▸ YOUR OBJECTIVE: Below are some records. Retype exactly the lines from the one containing "Hindustan Bytes" through the one containing "to life, all while exploring the magic of", both included, skipping every picture.

[Extracted data entries]
=== Section Start ===
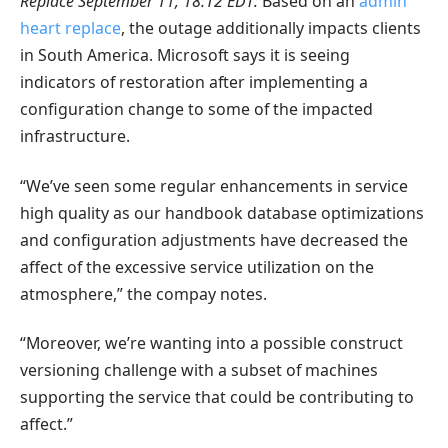
Replace September 11, 18:12 EDT:
Based on an
admin
heart replace
, the outage additionally impacts clients
in South America. Microsoft says it is seeing
indicators of restoration after implementing a
configuration change to some of the impacted
infrastructure.
“We’ve seen some regular enhancements in service
high quality as our handbook database optimizations
and configuration adjustments have decreased the
affect of the excessive service utilization on the
atmosphere,” the compay notes.
“Moreover, we’re wanting into a possible construct
versioning challenge with a subset of machines
supporting the service that could be contributing to
affect.”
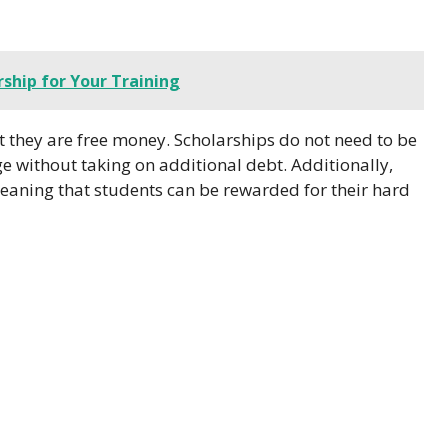
ship for Your Training
hat they are free money. Scholarships do not need to be
ge without taking on additional debt. Additionally,
eaning that students can be rewarded for their hard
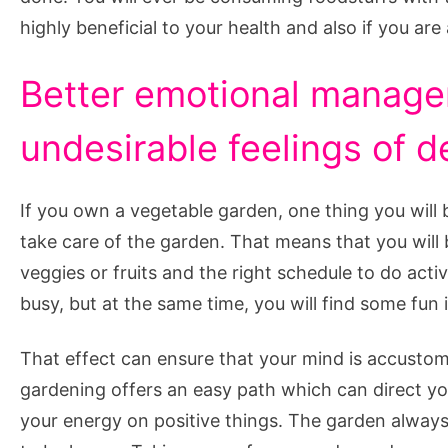
highly beneficial to your health and also if you are
Better emotional manage
undesirable feelings of d
If you own a vegetable garden, one thing you will
take care of the garden. That means that you will
veggies or fruits and the right schedule to do acti
busy, but at the same time, you will find some fun 
That effect can ensure that your mind is accustome
gardening offers an easy path which can direct 
your energy on positive things. The garden always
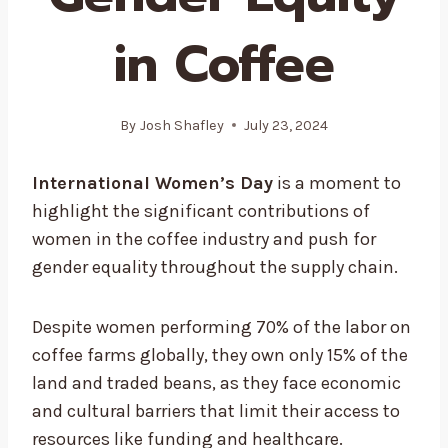
in Coffee
By
Josh Shafley
July 23, 2024
International Women’s Day
is a moment to
highlight the significant contributions of
women in the coffee industry and push for
gender equality throughout the supply chain.
Despite women performing 70% of the labor on
coffee farms globally, they own only 15% of the
land and traded beans, as they face economic
and cultural barriers that limit their access to
resources like funding and healthcare.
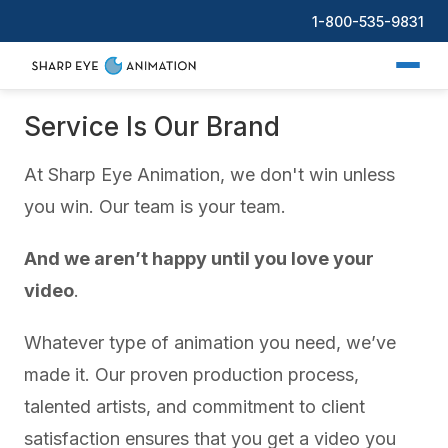
1-800-535-9831
Service Is Our Brand
At Sharp Eye Animation, we don't win unless
you win. Our team is your team.
And we aren’t happy until you love your
video
.
Whatever type of animation you need, we’ve
made it. Our proven production process,
talented artists, and commitment to client
satisfaction ensures that you get a video you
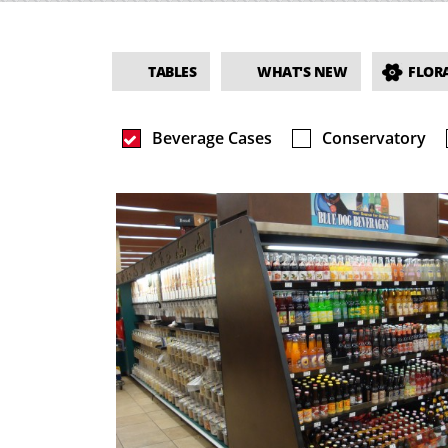
TABLES
WHAT'S NEW
FLORA
Beverage Cases
Conservatory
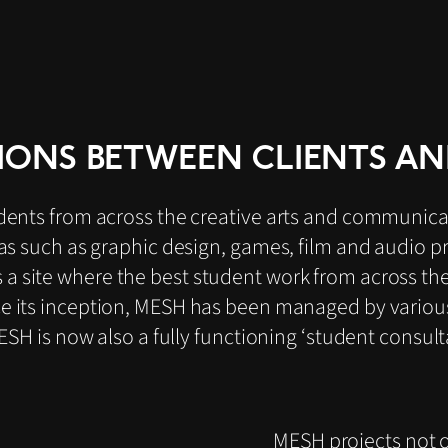
IONS BETWEEN CLIENTS AN
dents from across the creative arts and communicat
eas such as graphic design, games, film and audio 
 a site where the best student work from across th
ce its inception, MESH has been managed by vario
MESH is now also a fully functioning ‘student consul
MESH projects not o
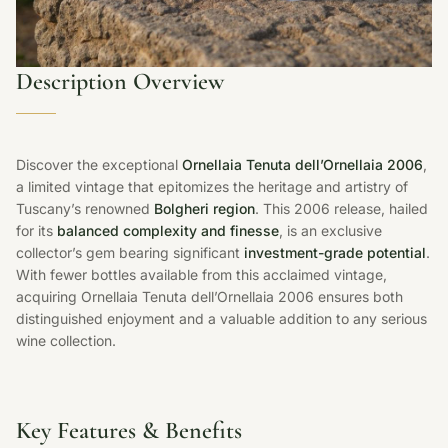
Description Overview
Discover the exceptional
Ornellaia Tenuta dell’Ornellaia 2006
,
a limited vintage that epitomizes the heritage and artistry of
Tuscany’s renowned
Bolgheri region
. This 2006 release, hailed
for its
balanced complexity and finesse
, is an exclusive
collector’s gem bearing significant
investment-grade potential
.
With fewer bottles available from this acclaimed vintage,
acquiring Ornellaia Tenuta dell’Ornellaia 2006 ensures both
distinguished enjoyment and a valuable addition to any serious
wine collection.
Key Features & Benefits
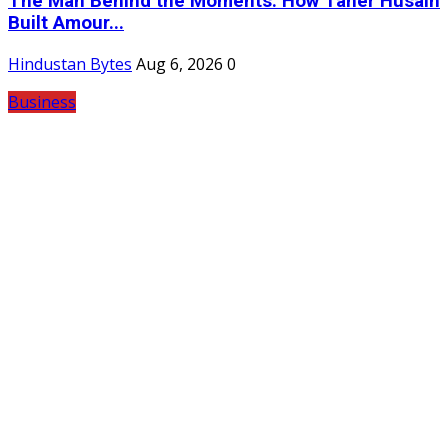
The Man Behind the Moments: How Taher Husain
Built Amour...
Hindustan Bytes
Aug 6, 2026
0
Business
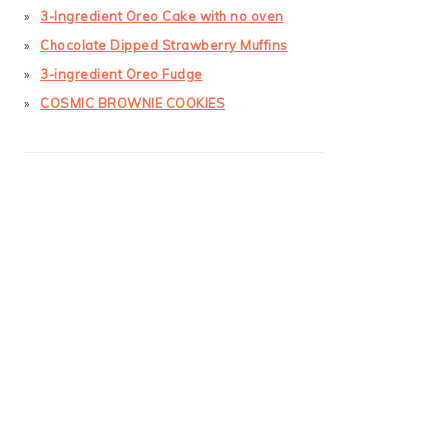
3-Ingredient Oreo Cake with no oven
Chocolate Dipped Strawberry Muffins
3-ingredient Oreo Fudge
COSMIC BROWNIE COOKIES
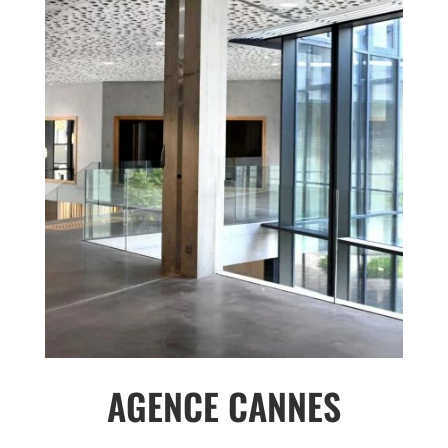
AGENCE CANNES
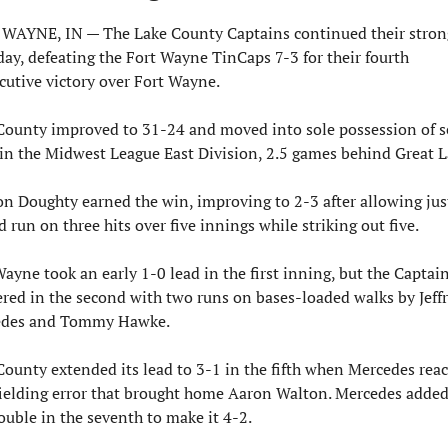
WAYNE, IN — The Lake County Captains continued their strong
day, defeating the Fort Wayne TinCaps 7-3 for their fourth 
cutive victory over Fort Wayne.
County improved to 31-24 and moved into sole possession of s
 in the Midwest League East Division, 2.5 games behind Great L
on Doughty earned the win, improving to 2-3 after allowing just
 run on three hits over five innings while striking out five.
ayne took an early 1-0 lead in the first inning, but the Captain
red in the second with two runs on bases-loaded walks by Jeffr
edes and Tommy Hawke.
County extended its lead to 3-1 in the fifth when Mercedes reac
fielding error that brought home Aaron Walton. Mercedes added
ouble in the seventh to make it 4-2.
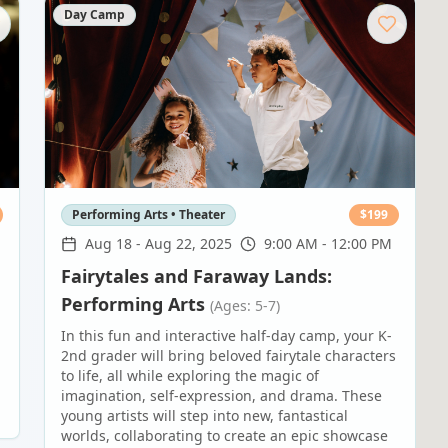
Day Camp
Performing Arts • Theater
$
199
M
Aug 18
-
Aug 22, 2025
9:00 AM - 12:00 PM
Fairytales and Faraway Lands:
Performing Arts
(Ages: 5-7)
In this fun and interactive half-day camp, your K-
2nd grader will bring beloved fairytale characters
to life, all while exploring the magic of
imagination, self-expression, and drama. These
young artists will step into new, fantastical
worlds, collaborating to create an epic showcase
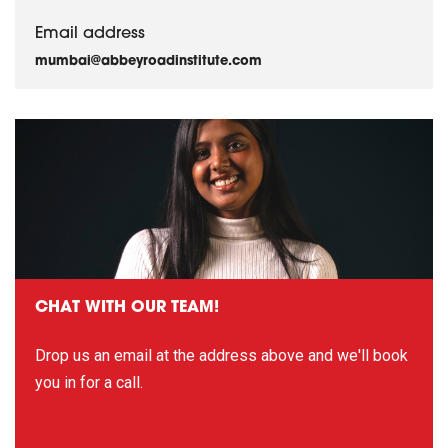
Email address
mumbai@abbeyroadinstitute.com
CHAT WITH OUR TEAM!
Drop us an email at the address above and we'll book
you in for a call.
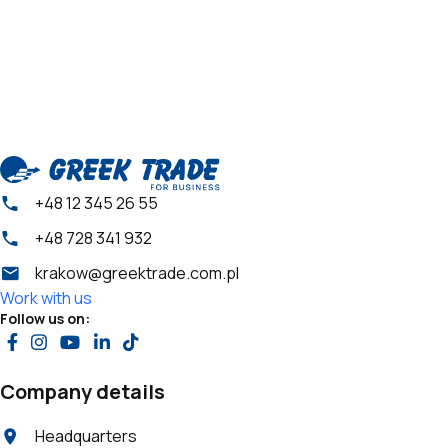
+48 12 345 26 55
+48 728 341 932
krakow@greektrade.com.pl
Work with us
Follow us on:
Company details
Headquarters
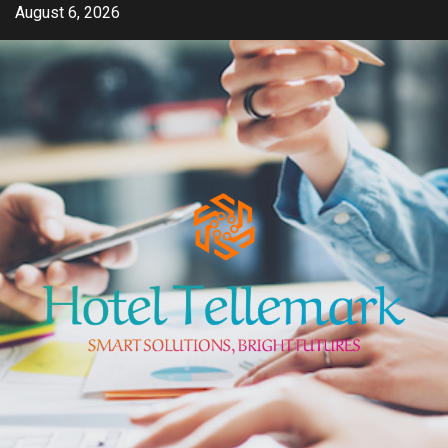
Skip
August 6, 2026
to
content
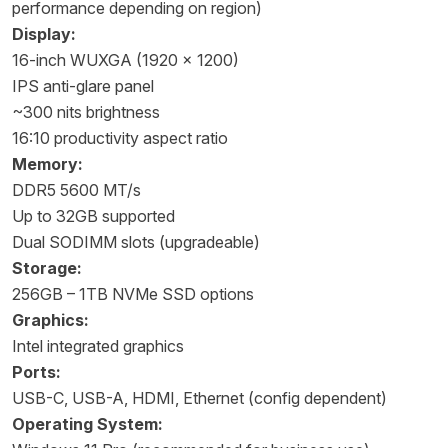
performance depending on region)
Display:
16-inch WUXGA (1920 × 1200)
IPS anti-glare panel
~300 nits brightness
16:10 productivity aspect ratio
Memory:
DDR5 5600 MT/s
Up to 32GB supported
Dual SODIMM slots (upgradeable)
Storage:
256GB – 1TB NVMe SSD options
Graphics:
Intel integrated graphics
Ports:
USB-C, USB-A, HDMI, Ethernet (config dependent)
Operating System:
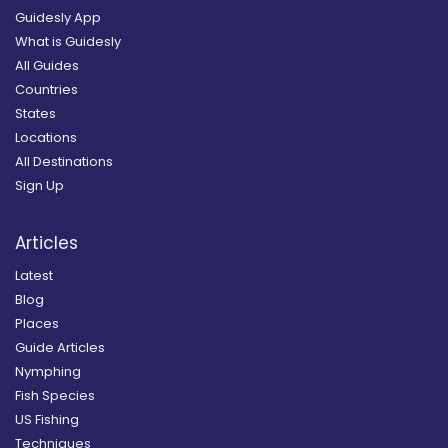
Guidesly App
What is Guidesly
All Guides
Countries
States
Locations
All Destinations
Sign Up
Articles
Latest
Blog
Places
Guide Articles
Nymphing
Fish Species
US Fishing
Techniques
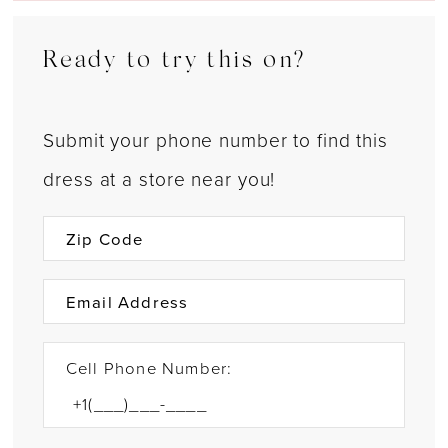
Ready to try this on?
Submit your phone number to find this
dress at a store near you!
Cell Phone Number:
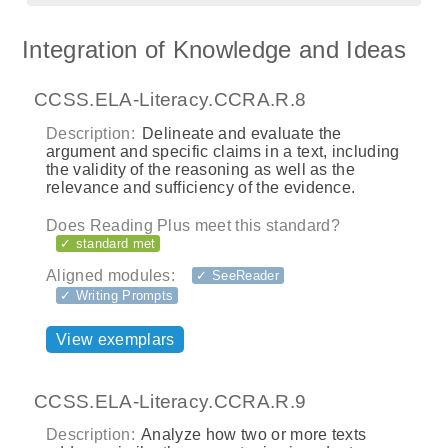
Integration of Knowledge and Ideas
CCSS.ELA-Literacy.CCRA.R.8
Description:
Delineate and evaluate the
argument and specific claims in a text, including
the validity of the reasoning as well as the
relevance and sufficiency of the evidence.
Does Reading Plus meet this standard?
✓ standard met
Aligned modules:
✓ SeeReader
✓ Writing Prompts
View exemplars
CCSS.ELA-Literacy.CCRA.R.9
Description:
Analyze how two or more texts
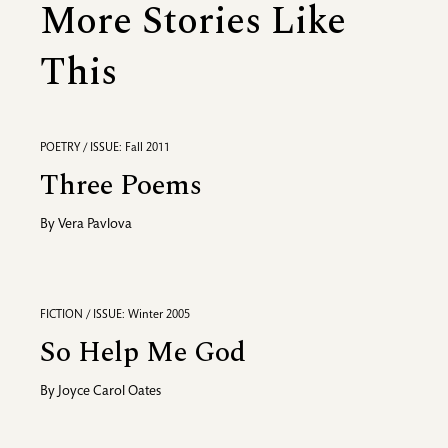
More Stories Like
This
POETRY / ISSUE: Fall 2011
Three Poems
By
Vera Pavlova
FICTION / ISSUE: Winter 2005
So Help Me God
By
Joyce Carol Oates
=== Section End ===
▸ TASK OUTPUT:
Hindustan Bytes
Aug 6, 2026
0
Business
3-Ingredient Oreo Cake with no oven
Chocolate Dipped Strawberry Muffins
3-ingredient Oreo Fudge
COSMIC BROWNIE COOKIES
AGENCE CANNES
WAYNE, IN — The Lake County Captains continued their strong
day, defeating the Fort Wayne TinCaps 7-3 for their fourth 
cutive victory over Fort Wayne.
County improved to 31-24 and moved into sole possession of s
 in the Midwest League East Division, 2.5 games behind Great L
on Doughty earned the win, improving to 2-3 after allowing just
 run on three hits over five innings while striking out five.
ayne took an early 1-0 lead in the first inning, but the Captain
red in the second with two runs on bases-loaded walks by Jeffr
edes and Tommy Hawke.
County extended its lead to 3-1 in the fifth when Mercedes reac
fielding error that brought home Aaron Walton. Mercedes added
ouble in the seventh to make it 4-2.
Day Camp
Performing Arts • Theater
$
199
M
Aug 18
-
Aug 22, 2025
9:00 AM - 12:00 PM
Fairytales and Faraway Lands:
Performing Arts
(Ages: 5-7)
In this fun and interactive half-day camp, your K-
2nd grader will bring beloved fairytale characters
to life, all while exploring the magic of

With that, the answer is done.